Our positions in financials underperformed this quarter. Uncertainty over credit losses, margin pressure as a result of low interest rates, and regulatory pressure seeking to enable the support of a functioning economy has contributed to pressure on share prices. Amid this environment the stronger banks have sought to consolidate their position, with a number of M&A deals in the quarter either speculated or announced. One such deal was the announcement by Caixa Bank, (a holding in the fund) that they would merge with rival Spanish Bank, Banxia. Caixa Bank will pay a total of 4.3bn euro for 100% of Banxia via a share swap, which equates to a price of .3x price to book value. The merger will create the largest banking franchise in Spain, with loan and deposit market shares of close to 30%. We view the cost saving and earnings accretion potential to be significant. As shareholders we would prefer the companies that we own to experience only optimal operating conditions, however when events outside the control of management present themselves it is pleasing, that they have foresight, and the courage to implement strategies for the long term good of shareholders.
Our holding in Intel Corporation, the world’s largest designer and manufacturer of semiconductor chips underperformed this quarter after the release of their second quarter result in July. Whilst the results were ahead of consensus estimates and the company also guided revenue for the full year which will represent their fifth consecutive year of record revenue, the market was disappointed by the suggestion that there would be delays to the release of their next generation semi-conductor chips. Intel is the world’s only designer & manufacturer of leading edge CPU chips for servers, PC and notebooks. This business accounts for ~50% revenues, and Intel’s only competitor is Advanced Micro Devices (AMD).
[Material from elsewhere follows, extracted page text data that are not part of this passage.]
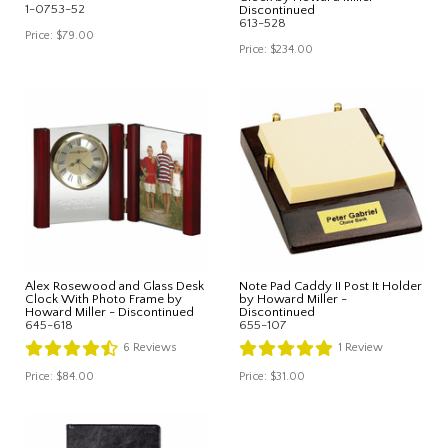
1-0753-52
Discontinued
613-528
Price:
$79.00
Price:
$234.00
Alex Rosewood and Glass Desk
Note Pad Caddy II Post It Holder
Clock With Photo Frame by
by Howard Miller -
Howard Miller - Discontinued
Discontinued
645-618
655-107
6
Reviews
1
Review
Price:
$84.00
Price:
$31.00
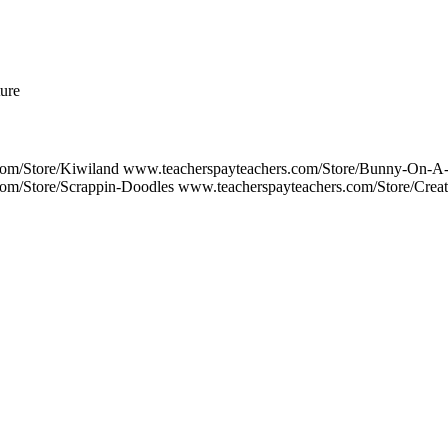
ture
com/Store/Kiwiland www.teacherspayteachers.com/Store/Bunny-On-A
om/Store/Scrappin-Doodles www.teacherspayteachers.com/Store/Crea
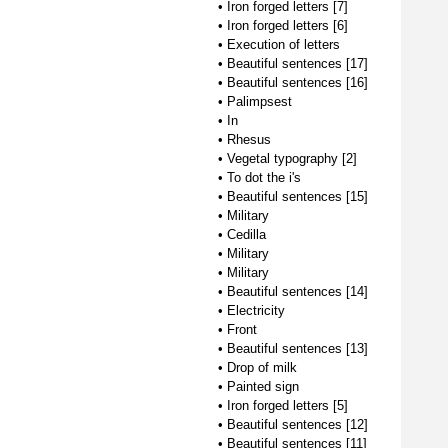
•
Iron forged letters [7]
•
Iron forged letters [6]
•
Execution of letters
•
Beautiful sentences [17]
•
Beautiful sentences [16]
•
Palimpsest
•
In
•
Rhesus
•
Vegetal typography [2]
•
To dot the i's
•
Beautiful sentences [15]
•
Military
•
Cedilla
•
Military
•
Military
•
Beautiful sentences [14]
•
Electricity
•
Front
•
Beautiful sentences [13]
•
Drop of milk
•
Painted sign
•
Iron forged letters [5]
•
Beautiful sentences [12]
•
Beautiful sentences [11]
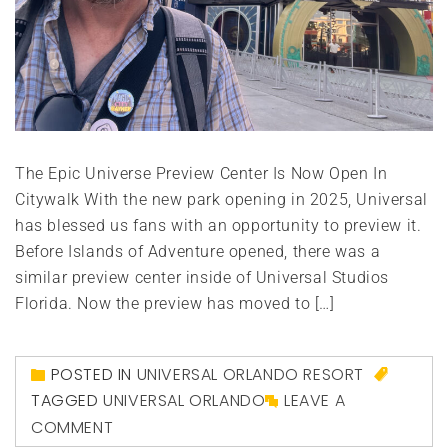
The Epic Universe Preview Center Is Now Open In
Citywalk With the new park opening in 2025, Universal
has blessed us fans with an opportunity to preview it.
Before Islands of Adventure opened, there was a
similar preview center inside of Universal Studios
Florida. Now the preview has moved to […]
POSTED IN
UNIVERSAL ORLANDO RESORT
TAGGED
UNIVERSAL ORLANDO
LEAVE A
COMMENT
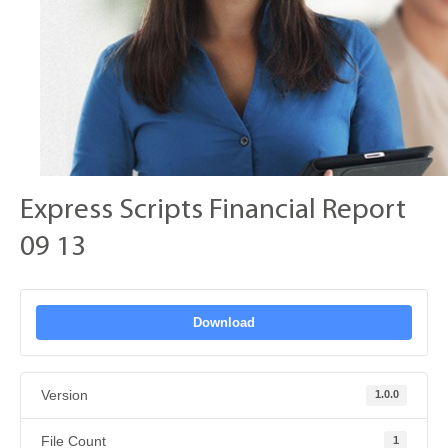
Express Scripts Financial Report
09 13
Download
Version
1.0.0
File Count
1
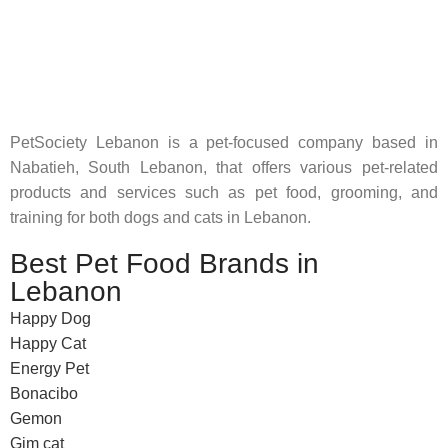
Pet Shop Lebanon is the best online Pet store in Lebanon
where pet lovers can find whatever they need to pamper and
feed their beloved little friends
PetSociety Lebanon is a pet-focused company based in
Nabatieh, South Lebanon, that offers various pet-related
products and services such as pet food, grooming, and
training for both dogs and cats in Lebanon.
Best Pet Food Brands in
Lebanon
Happy Dog
Happy Cat
Energy Pet
Bonacibo
Gemon
Gim cat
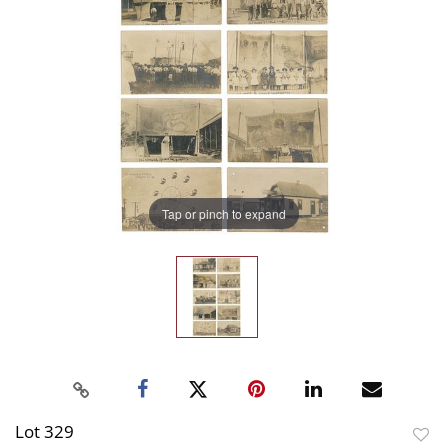
Tap or pinch to expand
Lot 329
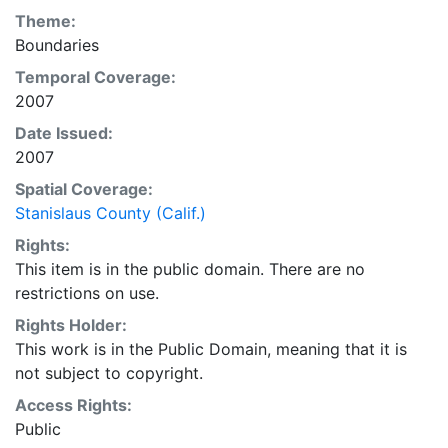
Theme:
Boundaries
Temporal Coverage:
2007
Date Issued:
2007
Spatial Coverage:
Stanislaus County (Calif.)
Rights:
This item is in the public domain. There are no
restrictions on use.
Rights Holder:
This work is in the Public Domain, meaning that it is
not subject to copyright.
Access Rights:
Public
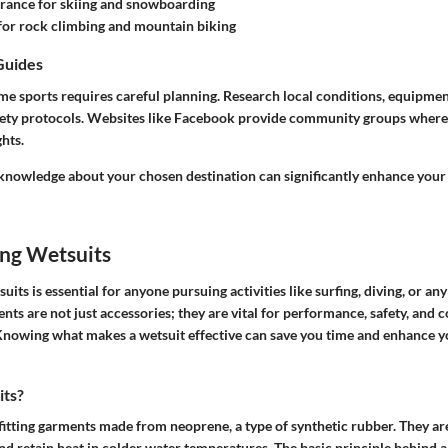
rance for skiing and snowboarding
for rock climbing and mountain biking
Guides
me sports requires careful planning. Research local conditions, equipmen
safety protocols. Websites like Facebook provide community groups where
ghts.
 knowledge about your chosen destination can significantly enhance your
ng Wetsuits
its is essential for anyone pursuing activities like surfing, diving, or an
nts are not just accessories; they are vital for performance, safety, and 
Knowing what makes a wetsuit effective can save you time and enhance y
its?
fitting garments made from neoprene, a type of synthetic rubber. They ar
nd retain heat in colder water temperatures. The basic principle behind a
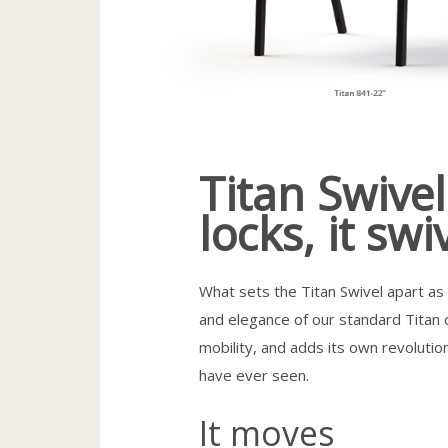
Titan Swivel:
locks, it swi
What sets the Titan Swivel apart as o
and elegance of our standard Titan c
mobility, and adds its own revolution
have ever seen.
It moves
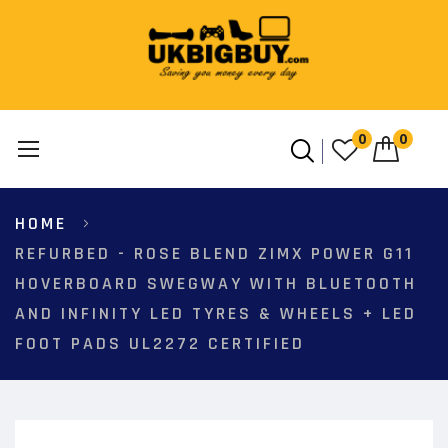
0
0
Skip
HOME
to
Content
REFURBED - ROSE BLEND ZIMX POWER G11
HOVERBOARD SWEGWAY WITH BLUETOOTH
AND INFINITY LED TYRES & WHEELS + LED
FOOT PADS UL2272 CERTIFIED
Skip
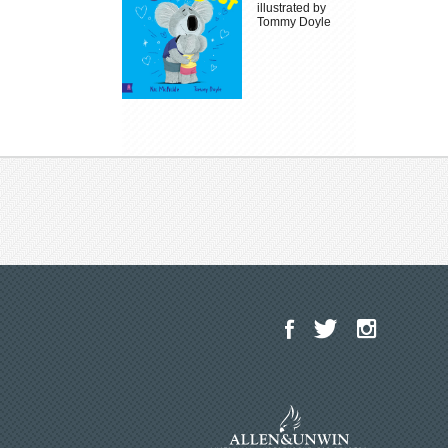
illustrated by
Tommy Doyle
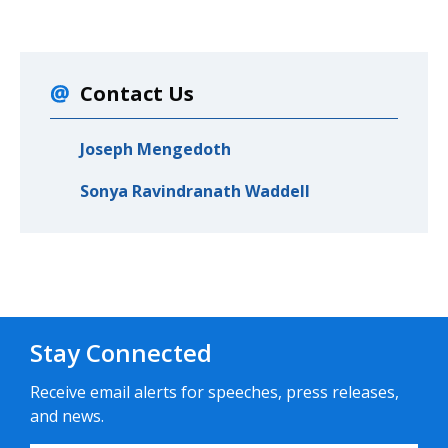
Contact Us
Joseph Mengedoth
Sonya Ravindranath Waddell
Stay Connected
Receive email alerts for speeches, press releases,
and news.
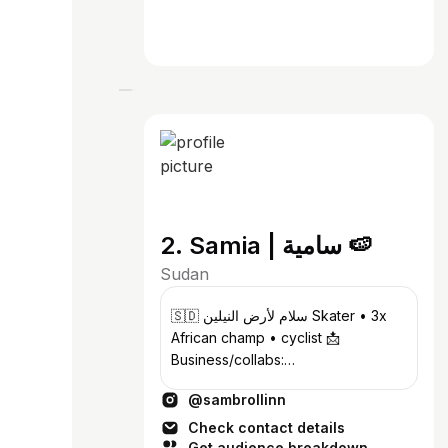
2. Samia | سامية 🍉
Sudan
🇸🇩 سلام لأرض النيلين Skater • 3x
African champ • cyclist 📩
Business/collabs:
samskates.contact@gmail.com
@sambrollinn
@249rollers
Check contact details
Get audience breakdown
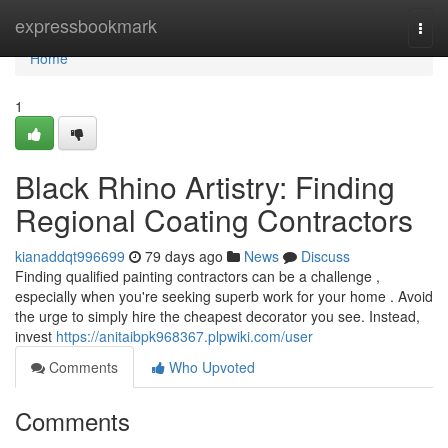
Home
expressbookmark
Togg
navi
Home
1
Black Rhino Artistry: Finding
Regional Coating Contractors
kianaddqt996699
79 days ago
News
Discuss
Finding qualified painting contractors can be a challenge ,
especially when you're seeking superb work for your home . Avoid
the urge to simply hire the cheapest decorator you see. Instead,
invest
https://anitaibpk968367.plpwiki.com/user
Comments
Who Upvoted
Comments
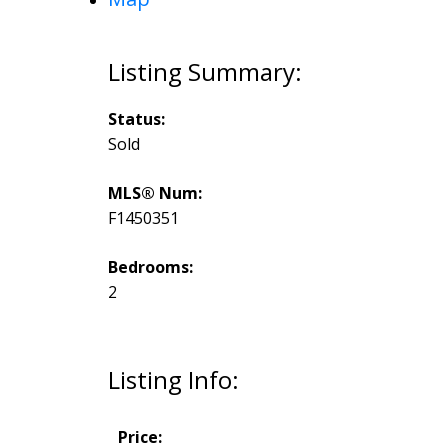
Status:
Sold
MLS® Num:
F1450351
Bedrooms:
2
Listing Info:
Price:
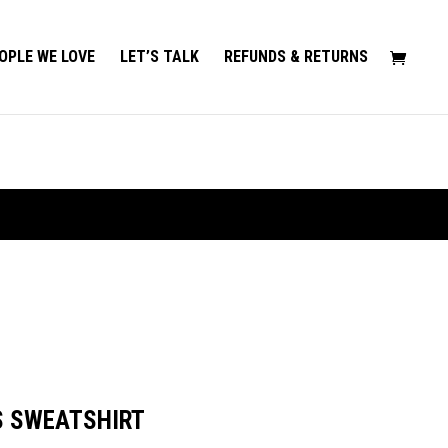
OPLE WE LOVE
LET’S TALK
REFUNDS & RETURNS
S SWEATSHIRT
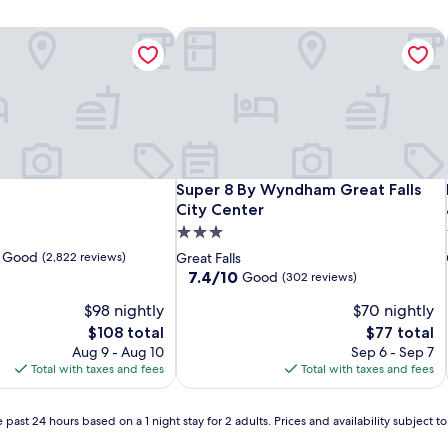
Super 8 By Wyndham Great Falls City
Super 8 By Wyndham Great Falls City
Super 8 By Wyndham Great Falls
City Center
3.0
star
y Good
(2,822 reviews)
Great Falls
property
7.4
7.4/10
Good
(302 reviews)
out
$98 nightly
$70 nightly
of
10,
The
The
$108 total
$77 total
Good,
price
price
Aug 9 - Aug 10
Sep 6 - Sep 7
(302
is
is
Total with taxes and fees
Total with taxes and fees
reviews)
$108
$77
 past 24 hours based on a 1 night stay for 2 adults. Prices and availability subject 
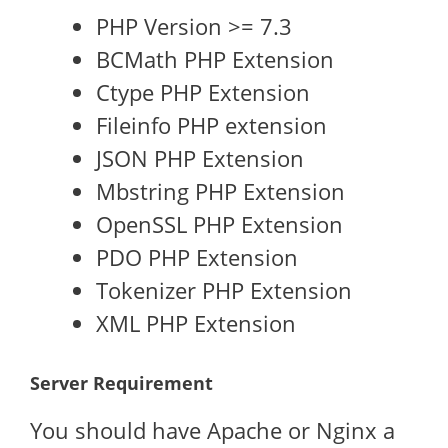
PHP Version >= 7.3
BCMath PHP Extension
Ctype PHP Extension
Fileinfo PHP extension
JSON PHP Extension
Mbstring PHP Extension
OpenSSL PHP Extension
PDO PHP Extension
Tokenizer PHP Extension
XML PHP Extension
Server Requirement
You should have Apache or Nginx a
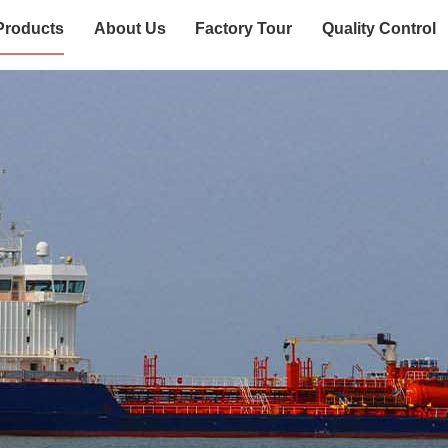
Products
About Us
Factory Tour
Quality Control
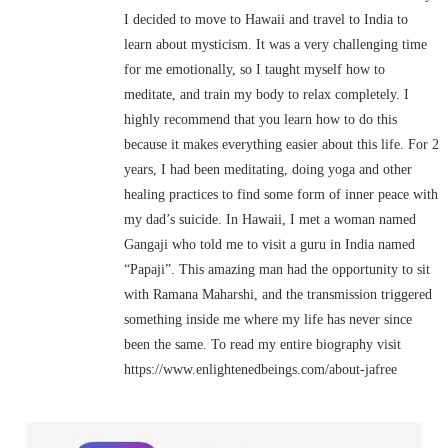
I decided to move to Hawaii and travel to India to
learn about mysticism. It was a very challenging time
for me emotionally, so I taught myself how to
meditate, and train my body to relax completely. I
highly recommend that you learn how to do this
because it makes everything easier about this life. For 2
years, I had been meditating, doing yoga and other
healing practices to find some form of inner peace with
my dad’s suicide. In Hawaii, I met a woman named
Gangaji who told me to visit a guru in India named
“Papaji”. This amazing man had the opportunity to sit
with Ramana Maharshi, and the transmission triggered
something inside me where my life has never since
been the same. To read my entire biography visit
https://www.enlightenedbeings.com/about-jafree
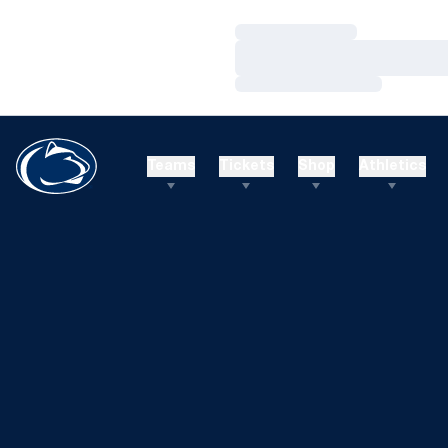
Loading…
Loading…
Loading…
Teams
Tickets
Shop
Athletics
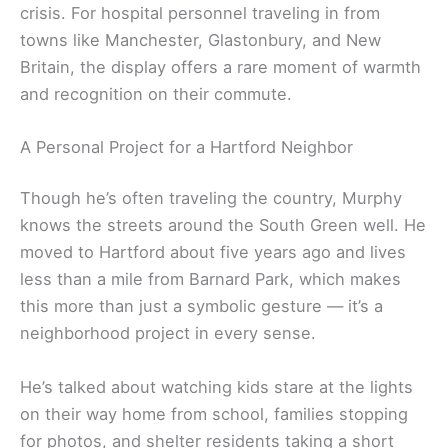
crisis. For hospital personnel traveling in from
towns like Manchester, Glastonbury, and New
Britain, the display offers a rare moment of warmth
and recognition on their commute.
A Personal Project for a Hartford Neighbor
Though he’s often traveling the country, Murphy
knows the streets around the South Green well. He
moved to Hartford about five years ago and lives
less than a mile from Barnard Park, which makes
this more than just a symbolic gesture — it’s a
neighborhood project in every sense.
He’s talked about watching kids stare at the lights
on their way home from school, families stopping
for photos, and shelter residents taking a short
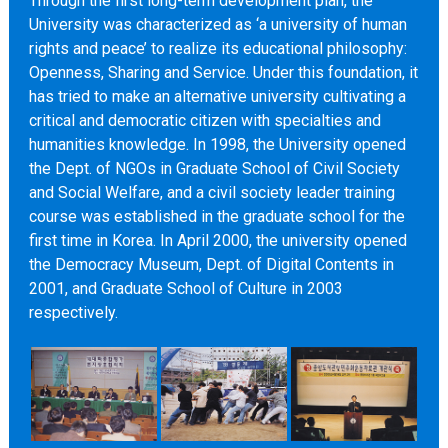
Through the first long-term development plan, the
University was characterized as ‘a university of human
rights and peace’ to realize its educational philosophy:
Openness, Sharing and Service. Under this foundation, it
has tried to make an alternative university cultivating a
critical and democratic citizen with specialties and
humanities knowledge. In 1998, the University opened
the Dept. of NGOs in Graduate School of Civil Society
and Social Welfare, and a civil society leader training
course was established in the graduate school for the
first time in Korea. In April 2000, the university opened
the Democracy Museum, Dept. of Digital Contents in
2001, and Graduate School of Culture in 2003
respectively.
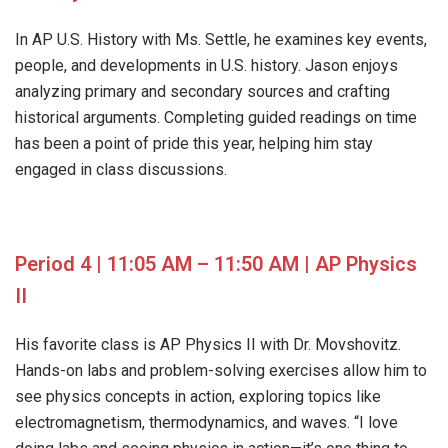
In AP U.S. History with Ms. Settle, he examines key events,
people, and developments in U.S. history. Jason enjoys
analyzing primary and secondary sources and crafting
historical arguments. Completing guided readings on time
has been a point of pride this year, helping him stay
engaged in class discussions.
Period 4 | 11:05 AM – 11:50 AM | AP Physics
II
His favorite class is AP Physics II with Dr. Movshovitz.
Hands-on labs and problem-solving exercises allow him to
see physics concepts in action, exploring topics like
electromagnetism, thermodynamics, and waves. “I love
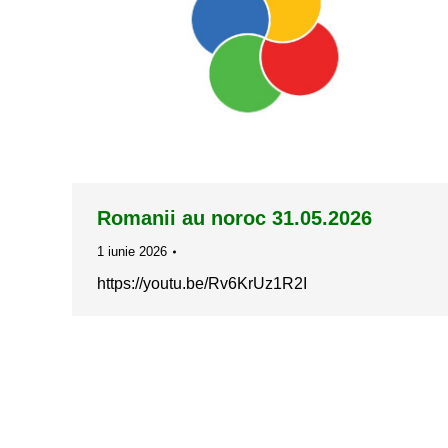
Romanii au noroc 31.05.2026
1 iunie 2026
https://youtu.be/Rv6KrUz1R2I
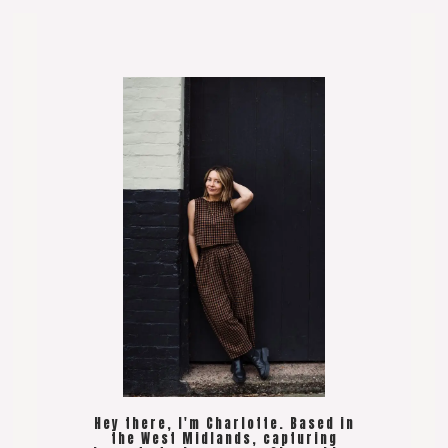
Hey there, I'm Charlotte. Based in
the West Midlands, capturing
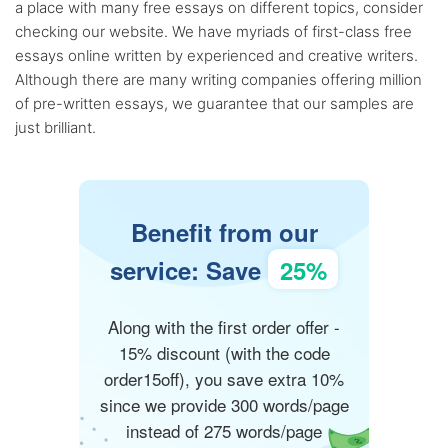
a place with many free essays on different topics, consider
checking our website. We have myriads of first-class free
essays online written by experienced and creative writers.
Although there are many writing companies offering million
of pre-written essays, we guarantee that our samples are
just brilliant.
Benefit from our
service: Save
25%
Along with the first order offer -
15% discount (with the code
order15off), you save extra 10%
since we provide 300 words/page
instead of 275 words/page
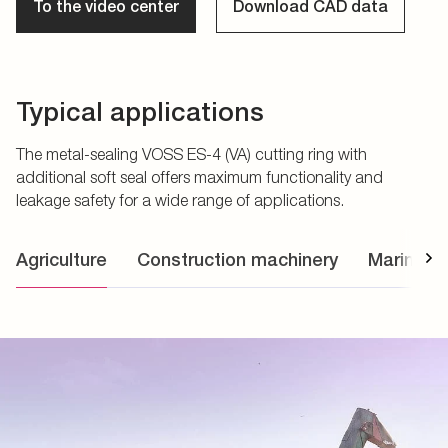
To the video center
Download CAD data
Typical applications
The metal-sealing VOSS ES-4 (VA) cutting ring with
additional soft seal offers maximum functionality and
leakage safety for a wide range of applications.
Agriculture
Construction machinery
Marine a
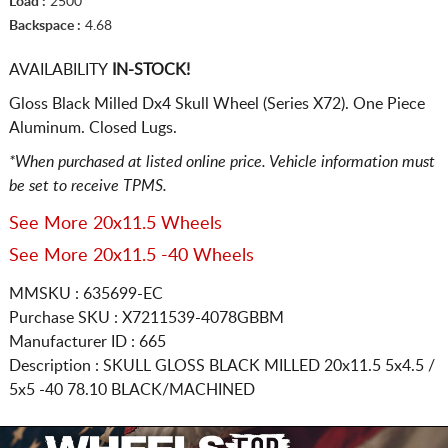
Load :
2500
Backspace :
4.68
AVAILABILITY
IN-STOCK!
Gloss Black Milled Dx4 Skull Wheel (Series X72). One Piece
Aluminum. Closed Lugs.
*When purchased at listed online price. Vehicle information must
be set to receive TPMS.
See More 20x11.5 Wheels
See More 20x11.5 -40 Wheels
MMSKU : 635699-EC
Purchase SKU : X7211539-4078GBBM
Manufacturer ID : 665
Description :
SKULL GLOSS BLACK MILLED
20x11.5 5x4.5 /
5x5
-40 78.10 BLACK/MACHINED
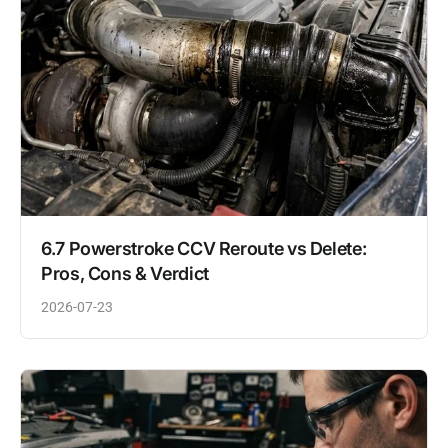
6.7 Powerstroke CCV Reroute vs Delete:
Pros, Cons & Verdict
2026-07-23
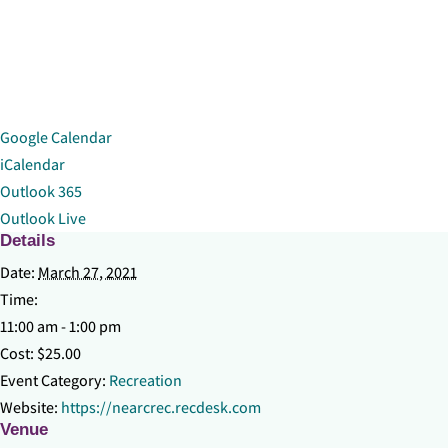
Google Calendar
iCalendar
Outlook 365
Outlook Live
Details
Date:
March 27, 2021
Time:
11:00 am - 1:00 pm
Cost:
$25.00
Event Category:
Recreation
Website:
https://nearcrec.recdesk.com
Venue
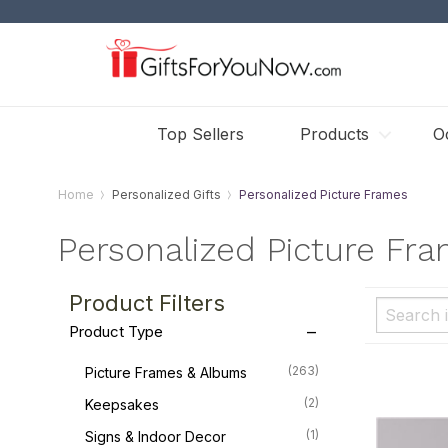
Top Sellers
Products
O
Home
Personalized Gifts
Personalized Picture Frames
Personalized Picture Fr
Product Filters
Product Type
(263)
Picture Frames & Albums
(2)
Keepsakes
(1)
Signs & Indoor Decor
AMD design the chips, however outsource manufacturing to semiconductor manufacturer, TSMC. Whilst Intel still retain over 80% share of the market, AMD have been growing share in the last two years. The CPU market is a mature market, which Intel acknowledged a number of years ago when they implemented a very deliberate strategy to leverage their scale, research and development budget to expand their total addressable market into other semi-conductor products. Whilst the manufacturing delays are disappointing, we believe the resulting share price declines failed to reflect the long term growth potential of this “data centric” business.